By the time Marlowe was recruited, Walsingham was back home in London. It may be that this indicates elevation in the secret service, but it may just be the acquisition of property that gave him a new found status. Either way, it places him nowhere near Cambridge in 1585, the year in which it is likely that Marlowe became a spy for Her Majesty.
A more realistic bet would be Nicholas Faunt, known to be in Francis Walsingham’s service by 1590. He was an ex-scholar of Bene’t’s College and although he had gone down by the time Marlowe joined, may well have maintained links with his alma mater, looking out on Walsingham’s behalf for likely lads: such a one was Christopher Marlowe.
The other imponderable about the poet/spy is the famous portrait – or rather portraits, because there are two. The frontispiece to The Works of Christopher Marlowe edited by Lt Colonel Francis Cunningham in 1889 shows a portrait of a good-looking young man with van Dyck beard and upward swept moustaches, a thatch of hair combed backwards and the obligatory earring of the Elizabethan rake. The Victorians, like us, wanted to see their heroes
and villains. In the absence of an authentic likeness, they simply invented a face. Whole generations of Victorians grew up blissfully believing that they knew exactly what Harthacanute and Edmund Ironside looked like because an engraver had been commissioned to fill a page. Then came 1953.
In that year the Master’s Lodge at Corpus Christi was being refurbished for the arrival of the new master, Sir George Thomson. An undergraduate, passing debris piled in a corner, noticed a battered painting projecting from the rubble. It measured 24 inches by 18 and was painted on wood, rather than the more obvious canvas. Intrigued by the broken portrait of what appeared to be a young man in Elizabethan costume, the student took it to Dr J.P.T. Bury, the college librarian. A Mr. Edward Leigh photographed the portrait in the state in which it had been found and it was sent to the National Portrait Gallery, whose experts were able to confirm it as an authentic Elizabethan portrait. It was subsequently restored by a Mr Valence of the London art restorer W. Holder and Sons of Brook Street, who transformed the painting into living colour.
It is likely that the portrait came from a panelled wall or possibly fireplace, hence the painting directly on wood. The fact that it was found in Corpus Christi indicates an association with that college and we know that Bene’t’s had such a collection of portraits, as evidenced by an 1884 catalogue of the Fitzwilliam Museum in Cambridge. The portrait shows a man with arms folded, wearing a padded, slashed doublet of the type fashionable in the 1580s and a lawn web collar. Valence’s restoration has provided flying chestnut hair, brown eyes, a black doublet with orange slashes and ornate studded gilt buttons down the chest and along both sleeves. What has convinced most people that this is Marlowe (the first to propound the idea was the American researcher Calvin Hoffman in 1955) is the date painted in the portrait’s top left hand corner – ‘Anno Dmi [in the Year of Our Lord] 1585, Aetatis [lit. summers] suae 21’ – his age twenty one.

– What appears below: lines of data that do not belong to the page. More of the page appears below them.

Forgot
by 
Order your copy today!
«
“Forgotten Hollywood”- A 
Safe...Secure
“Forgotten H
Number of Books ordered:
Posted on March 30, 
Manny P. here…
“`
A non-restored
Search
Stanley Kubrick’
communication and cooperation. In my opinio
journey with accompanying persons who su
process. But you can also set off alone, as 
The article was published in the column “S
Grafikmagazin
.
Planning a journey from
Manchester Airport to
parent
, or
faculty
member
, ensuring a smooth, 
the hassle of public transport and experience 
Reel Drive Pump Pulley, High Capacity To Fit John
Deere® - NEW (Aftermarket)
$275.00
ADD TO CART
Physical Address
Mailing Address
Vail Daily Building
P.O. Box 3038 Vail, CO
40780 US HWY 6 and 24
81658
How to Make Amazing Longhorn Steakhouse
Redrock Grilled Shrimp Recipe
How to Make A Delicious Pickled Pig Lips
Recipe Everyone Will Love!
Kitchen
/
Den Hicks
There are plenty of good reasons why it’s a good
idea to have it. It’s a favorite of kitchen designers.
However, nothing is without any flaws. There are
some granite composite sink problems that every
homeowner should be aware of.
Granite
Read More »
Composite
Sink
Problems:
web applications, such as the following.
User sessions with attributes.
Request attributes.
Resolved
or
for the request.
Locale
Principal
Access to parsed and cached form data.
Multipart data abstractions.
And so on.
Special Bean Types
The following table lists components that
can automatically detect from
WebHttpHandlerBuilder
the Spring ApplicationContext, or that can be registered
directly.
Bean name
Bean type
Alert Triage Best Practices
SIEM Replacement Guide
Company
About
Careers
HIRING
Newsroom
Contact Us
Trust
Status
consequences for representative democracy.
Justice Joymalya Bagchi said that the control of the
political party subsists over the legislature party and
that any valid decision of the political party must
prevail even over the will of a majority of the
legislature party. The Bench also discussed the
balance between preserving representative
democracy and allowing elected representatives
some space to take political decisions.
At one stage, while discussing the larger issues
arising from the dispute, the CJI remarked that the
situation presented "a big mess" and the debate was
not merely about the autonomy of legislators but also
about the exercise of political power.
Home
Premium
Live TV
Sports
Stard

At any time between February and December of 1585, this would fit Marlowe. The other inscription, below the date and again in Latin, is altogether more cryptic – Quod me Nutrit me Destruit – ‘that which feeds me destroys me’. If this is Marlowe, the phrase is extraordinarily prophetic. Evidence indicates that what fed him by 1585 was his pay in Walsingham’s service; indirectly it killed him too.